Je pus enfin obtenir quelques détails. À la suite d’une très mauvaise nuit, M. Bakhtchéiev était sorti de chez lui dès l’aurore pour se rendre à la première messe du couvent situé à cinq verstes environ de sa propriété. Comme il quittait la grande route pour prendre le chemin de traverse conduisant au monastère, il vit soudain filer au triple galop un tarantass contenant Tatiana et Obnoskine. Tout effrayée, les yeux rougis de larmes, Tatiana Ivanovna aurait poussé un cri et tendu les bras vers Bakhtchéiev, comme pour le supplier de prendre sa défense. C’était du moins ce qu’il prétendait.

– Et lui, le lâche, avec sa barbiche, ajoutait-il, il ne bougeait pas plus qu’un cadavre: il se cachait; mais compte là-dessus, mon bonhomme; tu ne nous échapperas pas!

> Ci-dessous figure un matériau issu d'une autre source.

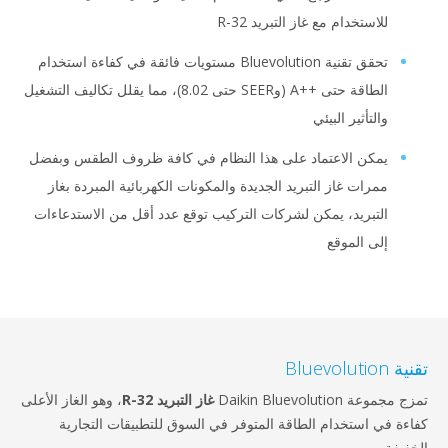
للاستخدام مع غاز التبريد R-32
تحقق تقنية Bluevolution مستويات فائقة في كفاءة استخدام
الطاقة حتى A++‎ (وSEER حتى 8.02)، مما يقلل تكاليف التشغيل
والتأثير البيئي
يمكن الاعتماد على هذا النظام في كافة ظروف الطقس وبفضل
ممرات غاز التبريد الجديدة والمكونات الكهربائية المبردة بغاز
التبريد، يمكن لشركات التركيب توقع عدد أقل من الاستدعاءات
إلى الموقع
Bluevoluti
موعة Daikin Bluevolution
غاز التبريد R-32
، وهو الغاز الأعلى
ءة في استخدام الطاقة المتوفر في السوق للتطبيقات التجارية
فيفة.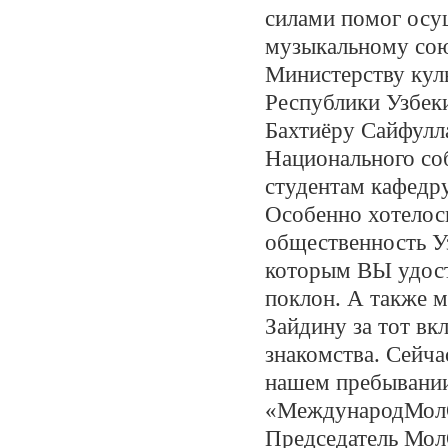
силами помог осу
музыкальному сою
Министерству кул
Республики Узбек
Бахтиёру Сайфулл
Национального со
студентам кафедру
Особенно хотелос
общественность У
которым ВЫ удост
поклон. А также 
Зайдину за тот вк
знакомства. Сейча
нашем пребывани
«МеждународМолО
Председатель Мол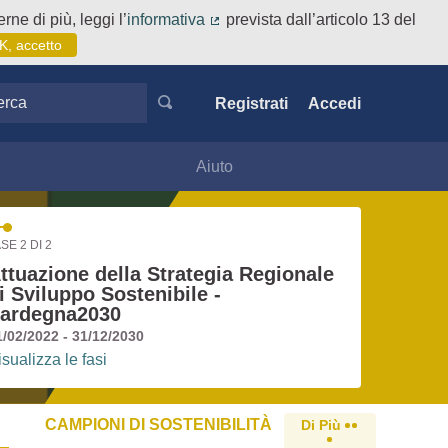
rne di più, leggi l’
informativa
prevista dall’articolo 13 del
(Collegamento esterno)
K, accetto
ca
Registrati
Accedi
Aiuto
SE 2 DI 2
ttuazione della Strategia Regionale
i Sviluppo Sostenibile -
ardegna2030
1/02/2022 - 31/12/2030
isualizza le fasi
CAMPIONI DI SOSTENIBILITÀ
Di Più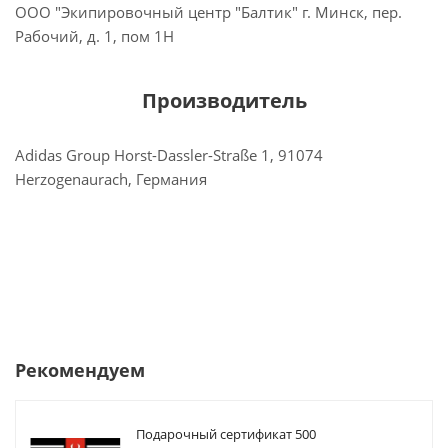
ООО "Экипировочный центр "Балтик" г. Минск, пер.
Рабочий, д. 1, пом 1Н
Производитель
Adidas Group Horst-Dassler-Straße 1, 91074
Herzogenaurach, Германия
Рекомендуем
Подарочный сертификат 500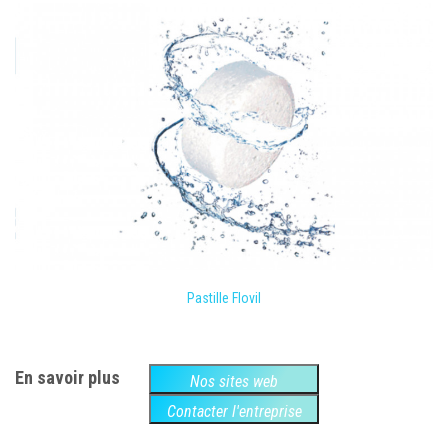
Pastille Flovil
En savoir plus
Nos sites web
Contacter l'entreprise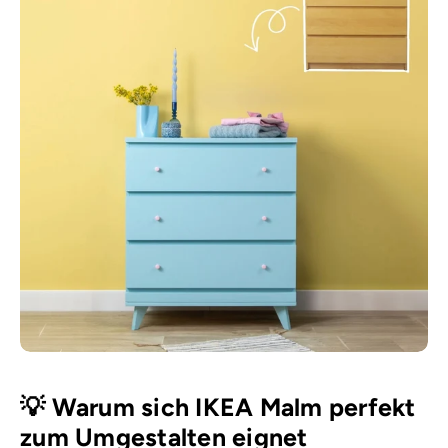
💡 Warum sich IKEA Malm perfekt
zum Umgestalten eignet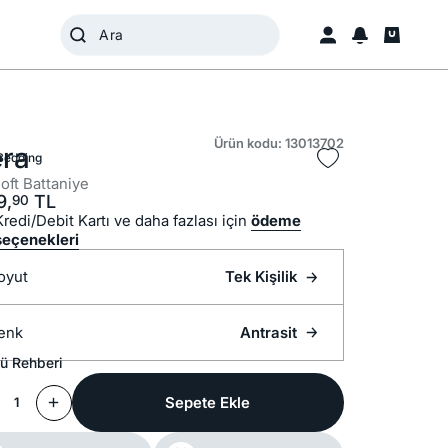
Ürün kodu: 13013702
era
Bedding
oft Battaniye
9,
TL
90
Kredi/Debit Kartı ve daha fazlası için
ödeme
seçenekleri
oyut
Tek Kişilik
enk
Antrasit
ü Rehberi
Sepete Ekle
1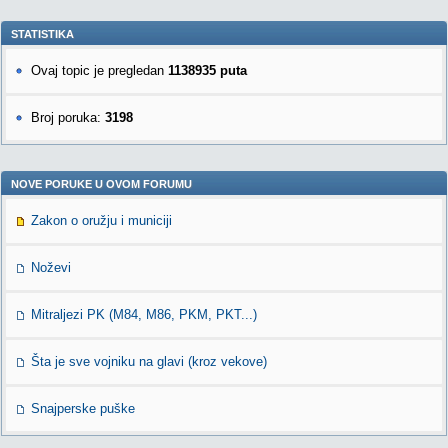
STATISTIKA
Ovaj topic je pregledan
1138935 puta
Broj poruka:
3198
NOVE PORUKE U OVOM FORUMU
Zakon o oružju i municiji
Noževi
Mitraljezi PK (M84, M86, PKM, PKT...)
Šta je sve vojniku na glavi (kroz vekove)
Snajperske puške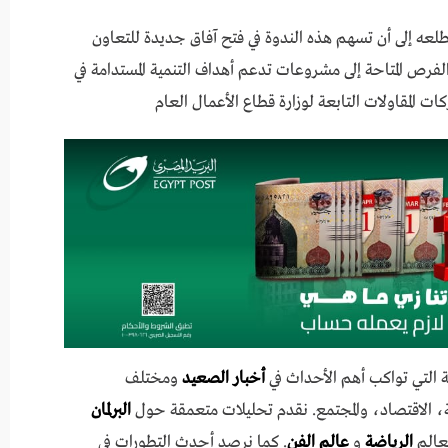
عه إلى أن تسهم هذه الندوة في فتح آفاق جديدة للتعاون
فرص المتاحة إلى مشروعات تدعم أهداف التنمية المستدامة في
ات المقاولات التابعة لوزارة قطاع الأعمال العام
 التي تواكب أهم الأحداث في
أخبار الصعيد
ومختلف
 الاقتصاد، والمجتمع. نقدم تحليلات متعمقة حول
البرلمان
عالم
الرياضة
و
عالم الفن
. كما نرصد أحدث التطورات في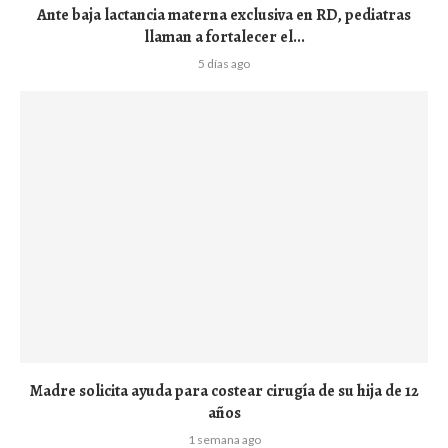
Ante baja lactancia materna exclusiva en RD, pediatras
llaman a fortalecer el...
5 días ago
Madre solicita ayuda para costear cirugía de su hija de 12
años
1 semana ago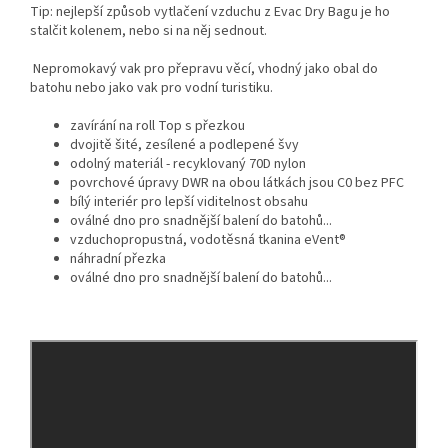
Tip: nejlepší způsob vytlačení vzduchu z Evac Dry Bagu je ho
stalčit kolenem, nebo si na něj sednout.
Nepromokavý vak pro přepravu věcí, vhodný jako obal do
batohu nebo jako vak pro vodní turistiku.
zavírání na roll Top s přezkou
dvojitě šité, zesílené a podlepené švy
odolný materiál - recyklovaný 70D nylon
povrchové úpravy DWR na obou látkách jsou C0 bez PFC
bílý interiér pro lepší viditelnost obsahu
oválné dno pro snadnější balení do batohů...
vzduchopropustná, vodotěsná tkanina eVent®
náhradní přezka
oválné dno pro snadnější balení do batohů...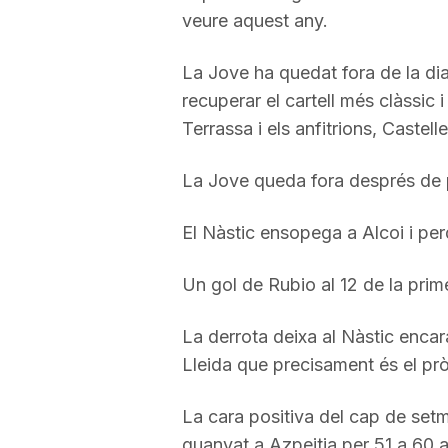
veure aquest any.
a
La Jove ha quedat fora de la dia
r
recuperar el cartell més clàssic 
Terrassa i els anfitrions, Castell
r
La Jove queda fora després de pa
a
El Nàstic ensopega a Alcoi i per
Un gol de Rubio al 12 de la prime
g
La derrota deixa al Nàstic encar
o
Lleida que precisament és el pròx
La cara positiva del cap de setm
n
guanyat a Azpeitia per 51 a 60 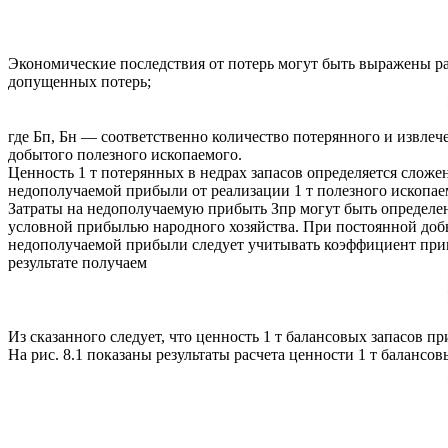
Экономические последствия от потерь могут быть выражены ра
допущенных потерь;
где Бп, Бн — соответственно количество потерянного и извлеч
добытого полезного ископаемого.
Ценность 1 т потерянных в недрах запасов определяется сложен
недополучаемой прибыли от реализации 1 т полезного ископае
Затраты на недополучаемую прибыть Зпр могут быть определен
условной прибылью народного хозяйства. При постоянной добыч
недополучаемой прибыли следует учитывать коэффициент прив
результате получаем
Из сказанного следует, что ценность 1 т балансовых запасов п
На рис. 8.1 показаны результаты расчета ценности 1 т балансо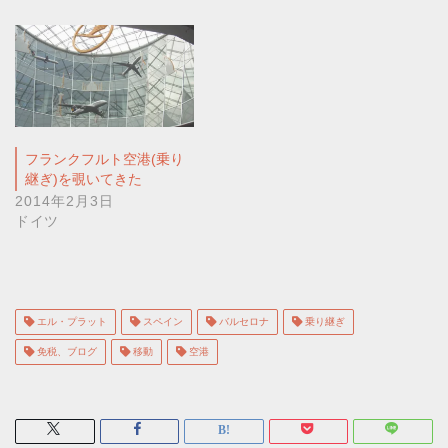
フランクフルト空港(乗り
継ぎ)を覗いてきた
2014年2月3日
ドイツ
エル・プラット
スペイン
バルセロナ
乗り継ぎ
免税、ブログ
移動
空港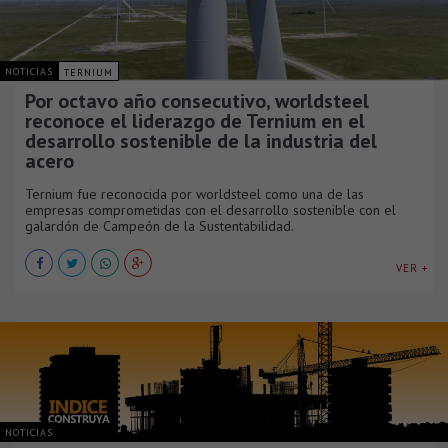
NOTICIAS
TERNIUM
Por octavo año consecutivo, worldsteel
reconoce el liderazgo de Ternium en el
desarrollo sostenible de la industria del
acero
Ternium fue reconocida por worldsteel como una de las
empresas comprometidas con el desarrollo sostenible con el
galardón de Campeón de la Sustentabilidad.
VER +
NOTICIAS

Sans plus de réflexions, Stéphane Alexiévitch avait repris la grande route et gagné à toute vitesse Stépantchikovo, où il avait aussitôt fait éveiller mon oncle, Mizintchikov et moi. On s’était décidé pour la poursuite.

– Obnoskine! Obnoskine! disait mon oncle, les yeux fixés sur moi comme s’il eût voulu en même temps me faire entendre autre chose. Qui l’eût cru?

– On peut s’attendre à toutes les infamies de la part de ce misérable! cria Mizintchikov avec indignation, mais en détournant la tête pour éviter mon regard.

– Eh bien! partons-nous? Allons-nous rester là jusqu’à ce soir, à raconter des sornettes? interrompit M. Bakhtchéiev en montant dans la calèche.

– En route! en route! reprit mon oncle.

– Tout va pour le mieux, mon oncle! lui glissai-je tout bas. Voyez donc comme cela s’arrange!

– Assez là-dessus, mon ami; ce serait péché de se réjouir… Ah! vois-tu, c’est maintenant qu’ils vont la chasser purement et simplement, pour la punir de leur déconvenue! Je ne prévois que d’affreux malheurs!

– Allons, Yégor Ilitch, quand vous aurez fini de chuchoter, nous partirons! cria encore M. Bakhtchéiev. À moins que vous ne préfériez faire dételer et nous offrir une collation! Qu’en pensez-vous? Un petit verre d’eau de vie?